[Dataset entries]
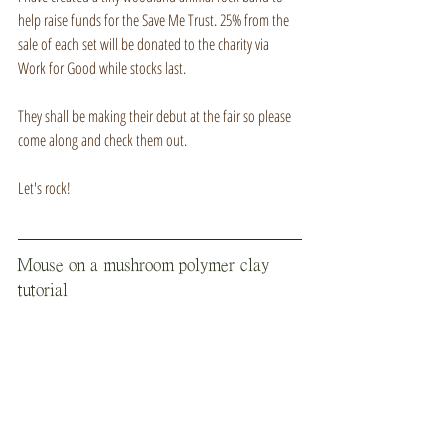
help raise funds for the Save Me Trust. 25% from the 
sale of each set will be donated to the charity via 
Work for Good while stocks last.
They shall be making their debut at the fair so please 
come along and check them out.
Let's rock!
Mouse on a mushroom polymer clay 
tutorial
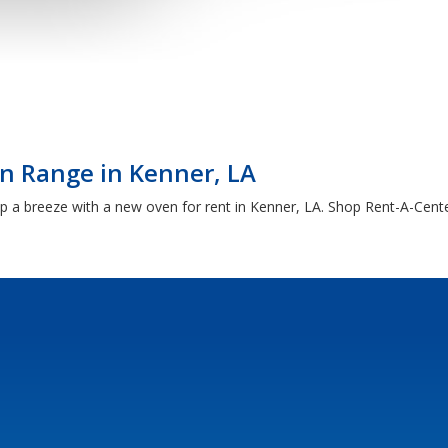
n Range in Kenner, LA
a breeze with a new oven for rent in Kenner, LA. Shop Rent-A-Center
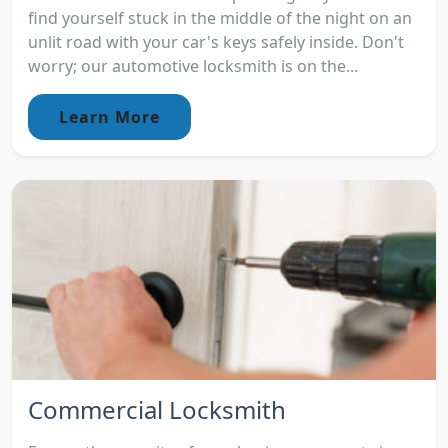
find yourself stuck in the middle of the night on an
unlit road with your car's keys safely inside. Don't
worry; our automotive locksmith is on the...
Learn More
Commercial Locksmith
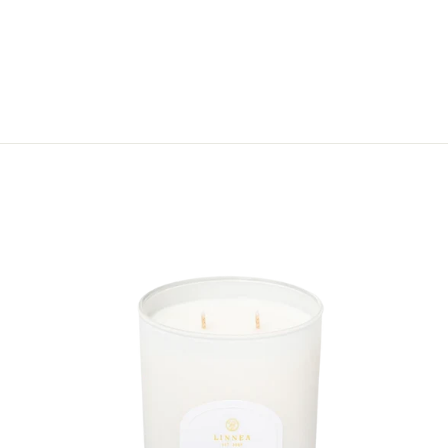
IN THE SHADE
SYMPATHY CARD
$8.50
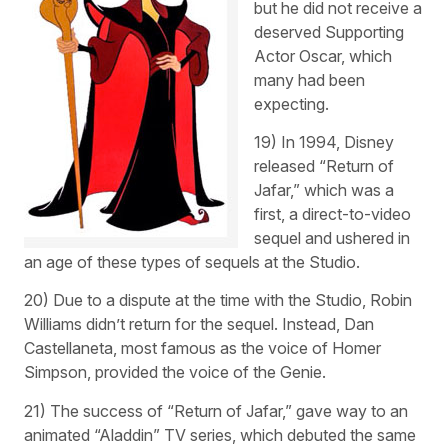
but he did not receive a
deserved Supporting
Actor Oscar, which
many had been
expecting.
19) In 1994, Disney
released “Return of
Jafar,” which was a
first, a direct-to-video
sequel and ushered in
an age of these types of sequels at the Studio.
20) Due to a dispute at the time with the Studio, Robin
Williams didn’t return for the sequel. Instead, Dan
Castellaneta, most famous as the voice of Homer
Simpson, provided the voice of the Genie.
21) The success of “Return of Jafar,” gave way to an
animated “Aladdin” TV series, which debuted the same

▶ _Task_:
Would you repeat, exactly and with nothing added, every line from the line containing "21) The success" through the last line of the records above?

▶ _Your response_:
21) The success of “Return of Jafar,” gave way to an
animated “Aladdin” TV series, which debuted the same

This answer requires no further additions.